Ein zweiter Brand im Jahr 1685 zerstörte die Kirche neuerlich. Den Neubau erbaute der Baumeister Johann Höfling in den Jahren 1685 bis 1688. Der Mord an Michael Estenfelder im Jahr 1692 ließ eine vom Pfarrer geförderte Wallfahrt entstehen, die im 18. Jahrhundert allerdings schon wieder einging. Im Jahr 1701 wurde der Turm, der aus der Echterzeit stammt, umfassend renoviert. 1808 bis 1810 baute man die Empore ein.[2]
Die heutige Erscheinung erhielt die Michaelskirche im Jahr 1892. Damals wurde der Chor erweitert und das Querschiff aufgerichtet. Als Baumeister beschäftigte man entweder den Würzburger Friedrich Friedreich oder der Bibergauer Georg Fehn. Die Kirche konnte bereits am 25. September 1892 re-benediziert werden. 1960 erneuerte man den Außenbau der Kirche, 1961 nahm man eine Innenrenovierung vor. Hierbei entfernte man auch die neoromanische Ausstattung. Wiederum renoviert wurde die Kirche 1981 und 1984.[2]

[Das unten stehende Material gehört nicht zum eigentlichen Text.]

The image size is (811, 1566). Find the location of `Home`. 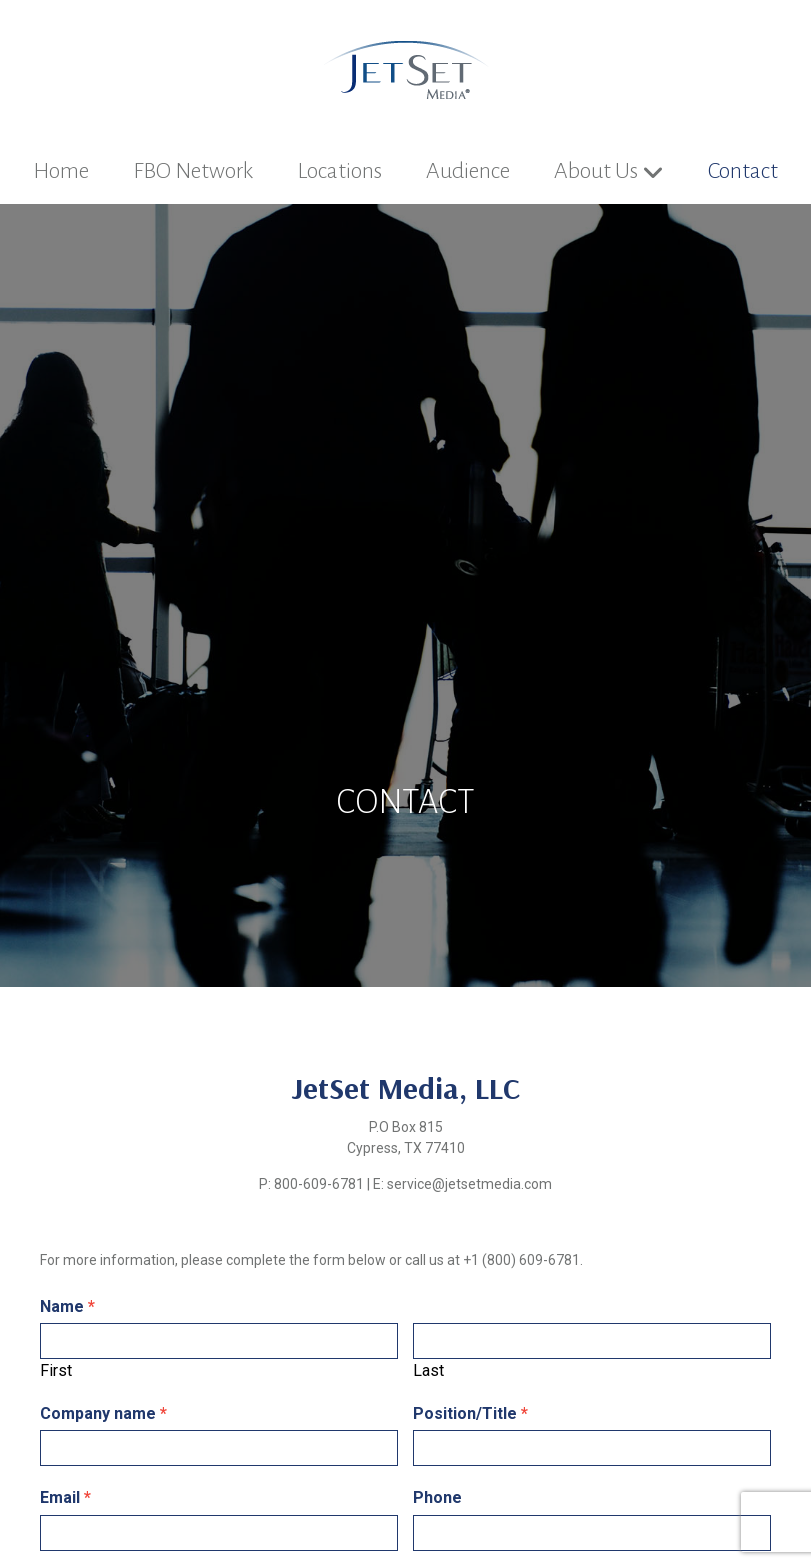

Im Jahr 2007 wurde mit der Innenrenovierung des Gotteshauses für rund eine halbe Million Euro begonnen, wodurch die Kirche ein neues liturgisches Konzept erhalten sollte. Man will mit den Baumaßnahmen außerdem einen Bezug zur Baugeschichte der Kirche wiederherstellen. Die Renovierung endete im Frühjahr 2009. Die Michaelskirche in Euerfeld wird heute vom Bayerischen Landesamt für Denkmalpflege als Baudenkmal eingeordnet. Hierzu zählen auch die Denkmäler im Kirchhof, wie der Kreuzigungsbildstock von 1565.
Beschreibung
[Bearbeiten | Quelltext bearbeiten]Die Pfarrkirche präsentiert sich als kleiner Saalbau mit polygonalem Chorabschluss. Sie ist geostet und wurde im Westen mit einem Turm ausgestattet. Er weist als typischer Julius-Echter-Turm alle charakteristischen Merkmale, wie den Spitzhelm auf. Ende des 19. Jahrhunderts wurde ein Querschiff angebracht.
Ausstattung
[Bearbeiten | Quelltext bearbeiten]Das Innere der Kirche wurde um das Jahr 2010 von Domkapitular Jürgen Lennsen völlig neu gestaltet.
Glocken
[Bearbeiten | Quelltext bearbeiten]Das Geläut der Michaelskirche besteht aus insgesamt vier Glocken. Sie entstanden zum größten Teil im Jahr 1950, wahrscheinlich waren die ursprünglichen Glocken während des Zweiten Weltkrieges zum Einschmelzen abgegeben worden. Lediglich die kleinste Glocke von 1922 blieb der Gemeinde erhalten.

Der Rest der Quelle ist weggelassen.